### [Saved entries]
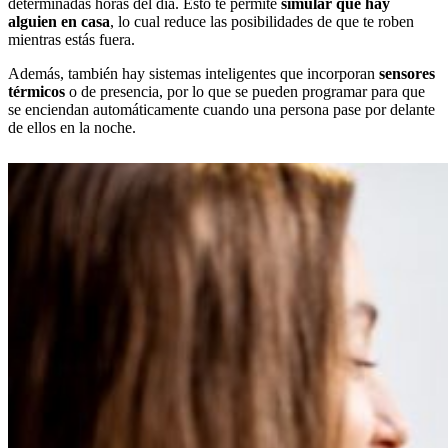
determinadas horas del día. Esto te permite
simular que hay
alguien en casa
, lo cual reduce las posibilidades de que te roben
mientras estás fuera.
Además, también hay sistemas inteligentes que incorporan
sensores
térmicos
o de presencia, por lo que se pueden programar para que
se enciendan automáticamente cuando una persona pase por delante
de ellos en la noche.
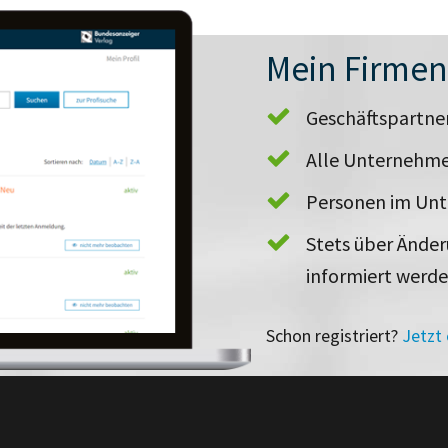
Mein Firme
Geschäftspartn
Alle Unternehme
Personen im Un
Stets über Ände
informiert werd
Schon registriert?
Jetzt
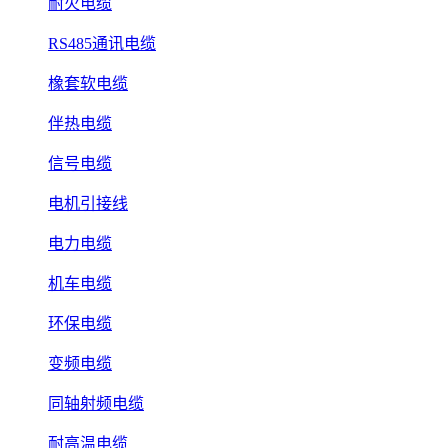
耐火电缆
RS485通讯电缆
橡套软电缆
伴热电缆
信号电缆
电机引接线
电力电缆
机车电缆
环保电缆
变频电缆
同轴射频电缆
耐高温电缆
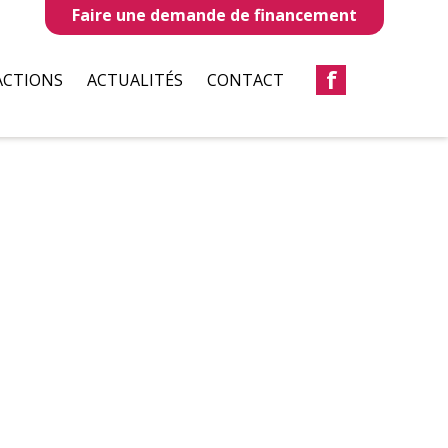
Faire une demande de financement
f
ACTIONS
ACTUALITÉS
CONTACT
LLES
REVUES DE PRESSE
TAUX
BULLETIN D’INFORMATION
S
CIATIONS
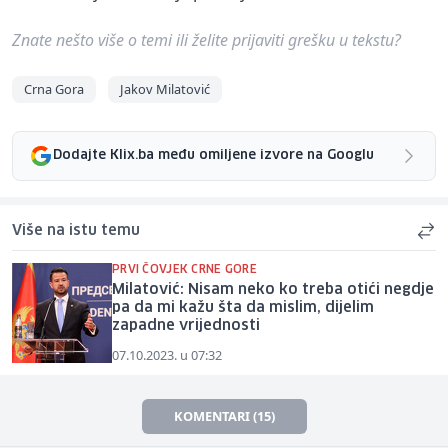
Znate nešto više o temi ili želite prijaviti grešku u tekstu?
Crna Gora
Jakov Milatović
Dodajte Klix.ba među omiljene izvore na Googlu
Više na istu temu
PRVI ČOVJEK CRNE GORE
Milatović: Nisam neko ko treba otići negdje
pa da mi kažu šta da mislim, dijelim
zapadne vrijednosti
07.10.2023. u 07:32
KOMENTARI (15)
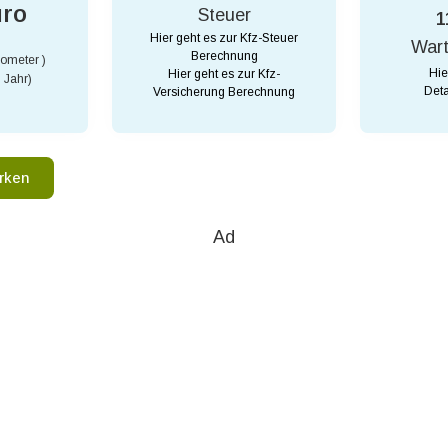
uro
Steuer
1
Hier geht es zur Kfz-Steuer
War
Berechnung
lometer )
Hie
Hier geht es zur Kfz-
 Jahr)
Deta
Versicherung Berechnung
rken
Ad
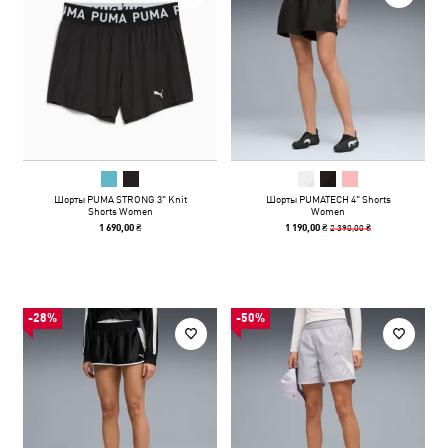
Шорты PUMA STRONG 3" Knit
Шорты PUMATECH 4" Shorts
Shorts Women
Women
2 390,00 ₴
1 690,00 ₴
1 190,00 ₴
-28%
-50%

--

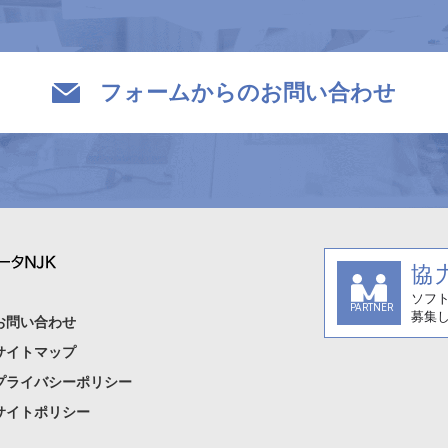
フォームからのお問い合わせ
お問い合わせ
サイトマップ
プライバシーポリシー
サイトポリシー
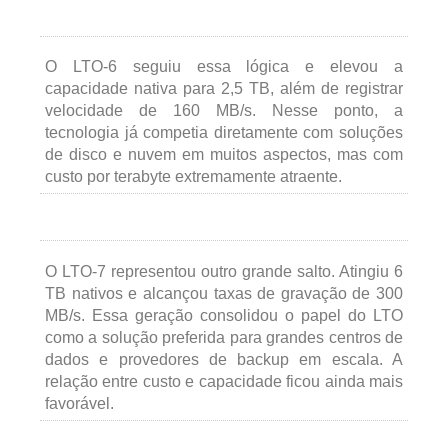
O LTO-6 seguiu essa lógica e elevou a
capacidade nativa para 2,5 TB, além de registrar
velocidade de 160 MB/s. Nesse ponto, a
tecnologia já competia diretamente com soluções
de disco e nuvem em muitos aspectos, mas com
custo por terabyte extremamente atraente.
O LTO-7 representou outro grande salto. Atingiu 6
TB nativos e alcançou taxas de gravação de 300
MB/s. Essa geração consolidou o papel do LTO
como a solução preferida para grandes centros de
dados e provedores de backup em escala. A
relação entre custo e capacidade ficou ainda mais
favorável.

* * *

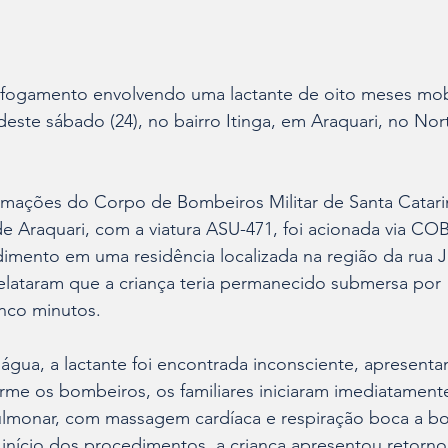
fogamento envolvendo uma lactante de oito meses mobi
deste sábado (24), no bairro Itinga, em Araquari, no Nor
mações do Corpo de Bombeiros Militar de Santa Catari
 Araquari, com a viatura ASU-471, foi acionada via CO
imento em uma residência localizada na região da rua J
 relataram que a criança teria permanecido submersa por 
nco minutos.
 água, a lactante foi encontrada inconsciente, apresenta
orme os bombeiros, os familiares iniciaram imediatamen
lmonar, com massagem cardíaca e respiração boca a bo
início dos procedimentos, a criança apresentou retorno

### [About this exercise]
Collect every line with the string "custo" from the records, and copy each.

### [Written solution]
custo por terabyte extremamente atraente.
relação entre custo e capacidade ficou ainda mais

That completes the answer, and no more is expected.